REQUIRED WORK
Gather, from the data below, each line in which the word "Edged" occurs.

DATA TO EXAMINE
○ ○ ○ ○

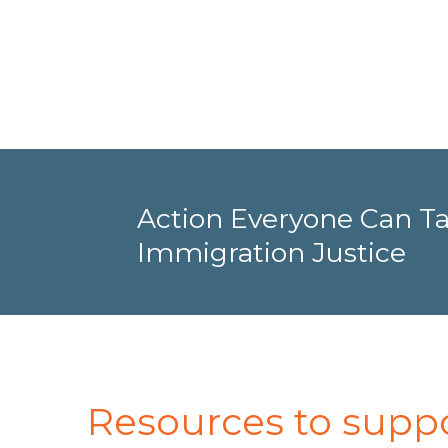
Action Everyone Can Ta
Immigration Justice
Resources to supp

○ ○ ○ ○

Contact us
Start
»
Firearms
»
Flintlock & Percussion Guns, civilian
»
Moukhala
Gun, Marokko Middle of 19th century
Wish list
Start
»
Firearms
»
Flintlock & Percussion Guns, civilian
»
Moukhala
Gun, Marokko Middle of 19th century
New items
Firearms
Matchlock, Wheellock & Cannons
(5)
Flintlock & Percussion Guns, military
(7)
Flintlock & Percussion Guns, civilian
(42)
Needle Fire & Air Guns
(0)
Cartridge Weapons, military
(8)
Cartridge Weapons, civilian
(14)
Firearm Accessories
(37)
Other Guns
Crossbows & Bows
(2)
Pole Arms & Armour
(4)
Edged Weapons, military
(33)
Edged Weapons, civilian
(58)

○ ○ ○ ○

ANSWER SECTION
Edged Weapons, military
Edged Weapons, civilian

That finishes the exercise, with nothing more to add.